Significant dependence on a single or few suppliers or customers
A significant portion of our revenue is derived from a limited number of clients. or associated risks, see "Risk Factor 5
We are dependent on our top ten customers who contribute to more than 95.68%, 97.66% and 96.76% of our revenue from operations in Fiscals 2025, 2024 and 2023, respectively and the loss of any of these customers or a significant reduction in purchases by any of them could adversely affect our business, results of operations andfinancial condition " on page 38.
The percentage of contribution of our Companys customer vis-a-vis the total revenue from operations respectively for the indicated period on restated basis is as follows:
| Particulars | Fiscal 2025 | Fiscal 2024 | Fiscal 2023 | |||
| Revenue from operation generated | Percentage of revenue from operations | Revenue from operation generated | Percentage of revenue from operations | Revenue from operation generated | Percentage of revenue from operations | |
| ( Rs in Lakhs) | (%) | ( Rs in Lakhs) | (%) | ( Rs in Lakhs) | (%) | |
| Largest customer | 14,085.06 | 50.41% | 7,676.24 | 42.00% | 5,131.58 | 42.68% |
| Top 3 Customers | 21,600.15 | 77.30% | 13,422.48 | 73.44% | 8326.56 | 69.25% |
| Top 5 Customers | 24,045.36 | 86.05% | 15,689.22 | 85.85% | 10,168.77 | 84.58% |
| Top 10 Customers | 26,736.74 | 95.68% | 17,845.91 | 97.66% | 11,634.05 | 96.76% |
The percentage of contribution of our Companys supplier vis-a-vis the total purchase respectively for indicated period on restated basis is as follows:
| Particulars | For the Financial Year ended March 31, 2025 | For the Financial Year ended March 31, 2024 | For the Financial Year ended March 31, 2023 | |||
| Amount ( Rs in lakhs) | % of total purchase | Amount ( Rs in lakhs) | % of total purchase | Amount ( Rs in lakhs) | % of total purchase | |
| Material Purchase from our top supplier | 2,078.02 | 16.08% | 986.12 | 14.73% | 578.44 | 14.37% |
| Material Purchase from our top 3 suppliers | 4,903.68 | 37.95% | 2,145.17 | 32.04% | 1,441.48 | 35.80% |
| Material Purchase from our top 5 suppliers | 6,670.56 | 51.62% | 3,081.94 | 46.02% | 2,137.74 | 53.09% |
| Material Purchase from our top 10 suppliers | 9,427.30 | 72.96% | 4,502.02 | 67.22% | 2,953.72 | 73.35% |
Competitive Conditions
We expect to continue to compete with existing and potential competitors. For details, please refer to the discussions of our competition in the sections "Risk Factors", "Industry Overview " and "Business Overview " on pages 33, 145, and 225 respectively.

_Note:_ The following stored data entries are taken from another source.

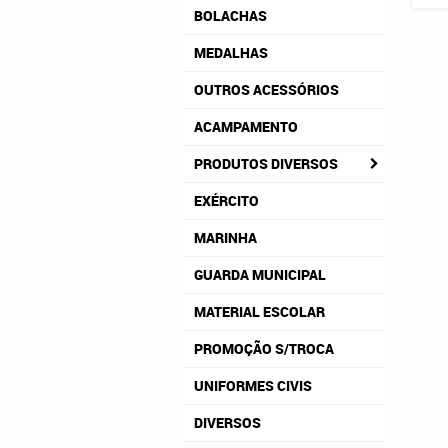
BOLACHAS
MEDALHAS
OUTROS ACESSÓRIOS
ACAMPAMENTO
PRODUTOS DIVERSOS
EXÉRCITO
MARINHA
GUARDA MUNICIPAL
MATERIAL ESCOLAR
PROMOÇÃO S/TROCA
UNIFORMES CIVIS
DIVERSOS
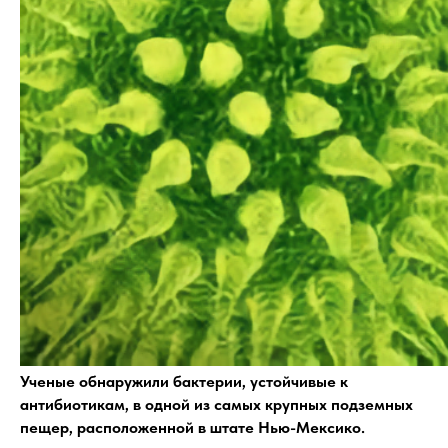
Ученые обнаружили бактерии, устойчивые к
антибиотикам, в одной из самых крупных подземных
пещер, расположенной в штате Нью-Мексико.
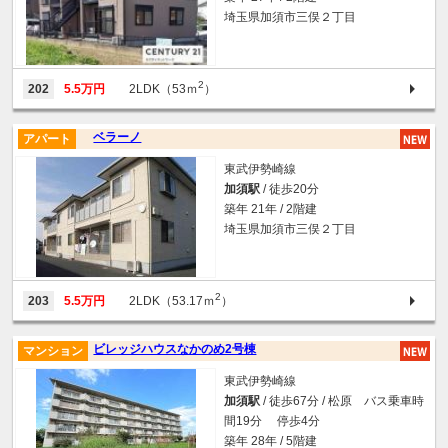
埼玉県加須市三俣２丁目
2
202
5.5万円
2LDK（53ｍ
）
ベラーノ
アパート
東武伊勢崎線
加須駅
/ 徒歩20分
築年 21年 / 2階建
埼玉県加須市三俣２丁目
2
203
5.5万円
2LDK（53.17ｍ
）
ビレッジハウスなかのめ2号棟
マンション
東武伊勢崎線
加須駅
/ 徒歩67分 / 松原 バス乗車時
間19分 停歩4分
築年 28年 / 5階建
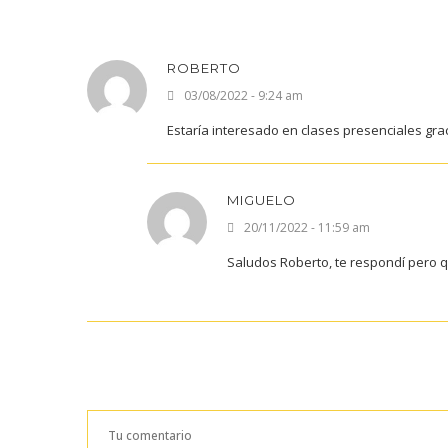
ROBERTO
03/08/2022 - 9:24 am
Estaría interesado en clases presenciales gra
MIGUELO
20/11/2022 - 11:59 am
Saludos Roberto, te respondí pero qu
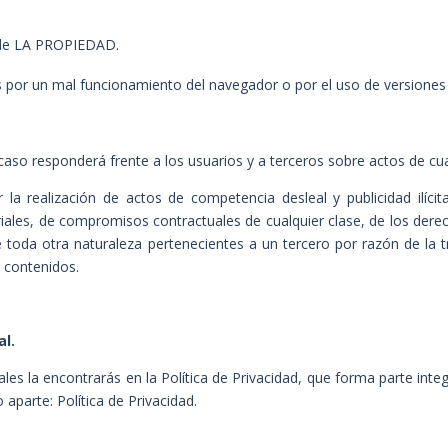
 de LA PROPIEDAD.
 por un mal funcionamiento del navegador o por el uso de versiones 
so responderá frente a los usuarios y a terceros sobre actos de cua
 realización de actos de competencia desleal y publicidad ilícita
ariales, de compromisos contractuales de cualquier clase, de los derech
 toda otra naturaleza pertenecientes a un tercero por razón de la 
s contenidos.
al.
ales la encontrarás en la Política de Privacidad, que forma parte int
parte: Política de Privacidad.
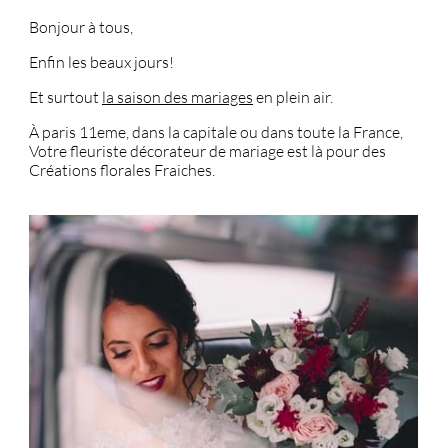
Bonjour à tous,
Enfin les beaux jours!
Et surtout
la saison des mariages
en plein air.
À paris 11eme, dans la capitale ou dans toute la France,
Votre fleuriste décorateur de mariage est là pour des
Créations florales Fraiches.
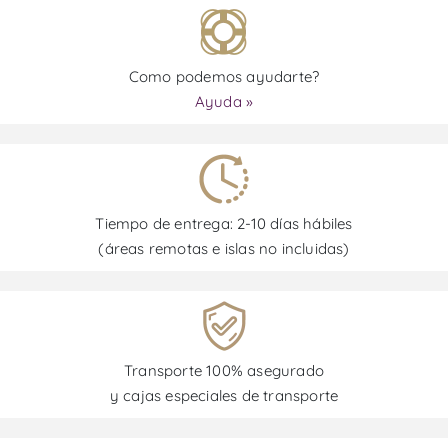
Como podemos ayudarte?
Ayuda »
Tiempo de entrega: 2-10 días hábiles
(áreas remotas e islas no incluidas)
Transporte 100% asegurado
y cajas especiales de transporte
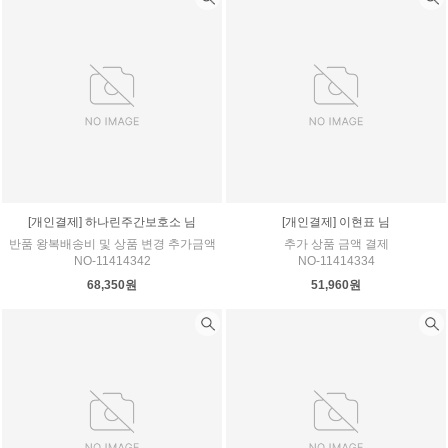
[개인결제] 하나린주간보호소 님
[개인결제] 이현표 님
반품 왕복배송비 및 상품 변경 추가금액
추가 상품 금액 결제
NO-11414342
NO-11414334
68,350원
51,960원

Significant Developments after March 31, 2025, that may affect our future results of operations
Except as set out in this Draft Red Herring Prospectus, to our knowledge, no circumstances have arisen since the date of the last financial statements as disclosed in this Draft Red Herring Prospectus which materially or adversely affect or are likely to affect, our operations or profitability, or the value of our assets or our ability to pay our material liabilities within the next 12 months.